### YOUR ASSIGNMENT
What you output must match the entries exactly, apart from the pictures, which are left out.

### EXTRACTED INFORMATION
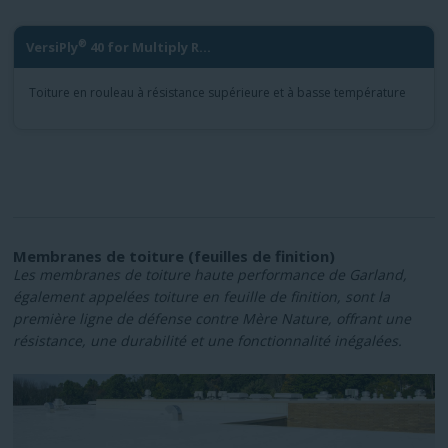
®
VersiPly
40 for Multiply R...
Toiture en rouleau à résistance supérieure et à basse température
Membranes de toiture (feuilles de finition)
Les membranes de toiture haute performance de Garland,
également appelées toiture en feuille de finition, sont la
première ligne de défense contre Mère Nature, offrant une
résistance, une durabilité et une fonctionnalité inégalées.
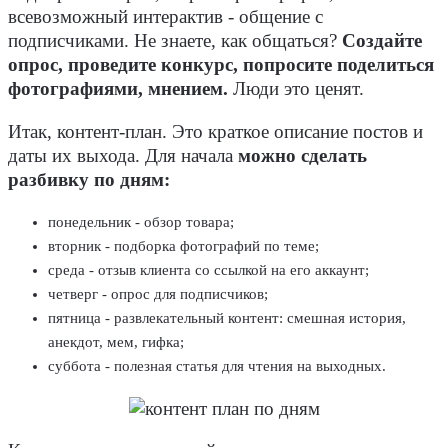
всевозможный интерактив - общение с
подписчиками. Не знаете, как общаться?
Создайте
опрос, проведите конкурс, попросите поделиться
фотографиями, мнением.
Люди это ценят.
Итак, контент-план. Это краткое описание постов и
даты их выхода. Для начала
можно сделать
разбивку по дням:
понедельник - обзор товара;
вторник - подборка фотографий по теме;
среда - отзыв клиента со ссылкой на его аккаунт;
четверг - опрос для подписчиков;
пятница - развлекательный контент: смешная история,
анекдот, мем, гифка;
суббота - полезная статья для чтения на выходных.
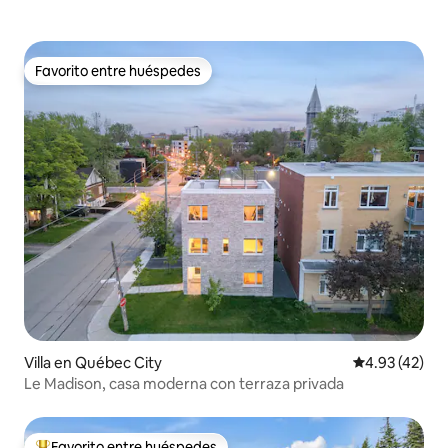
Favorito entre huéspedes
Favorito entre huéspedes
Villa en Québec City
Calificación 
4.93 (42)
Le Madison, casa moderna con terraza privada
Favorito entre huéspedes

### RESULT FOR THIS TASK
®
VersiPly
40 for Multiply R...
Toiture en rouleau à résistance supérieure et à basse température
Membranes de toiture (feuilles de finition)
Les membranes de toiture haute performance de Garland,
également appelées toiture en feuille de finition, sont la
première ligne de défense contre Mère Nature, offrant une
résistance, une durabilité et une fonctionnalité inégalées.
всевозможный интерактив - общение с
подписчиками. Не знаете, как общаться?
Создайте
опрос, проведите конкурс, попросите поделиться
фотографиями, мнением.
Люди это ценят.
Итак, контент-план. Это краткое описание постов и
даты их выхода. Для начала
можно сделать
разбивку по дням:
понедельник - обзор товара;
вторник - подборка фотографий по теме;
среда - отзыв клиента со ссылкой на его аккаунт;
четверг - опрос для подписчиков;
пятница - развлекательный контент: смешная история,
анекдот, мем, гифка;
суббота - полезная статья для чтения на выходных.
Favorito entre huéspedes
Favorito entre huéspedes
Villa en Québec City
Calificación 
4.93 (42)
Le Madison, casa moderna con terraza privada
Favorito entre huéspedes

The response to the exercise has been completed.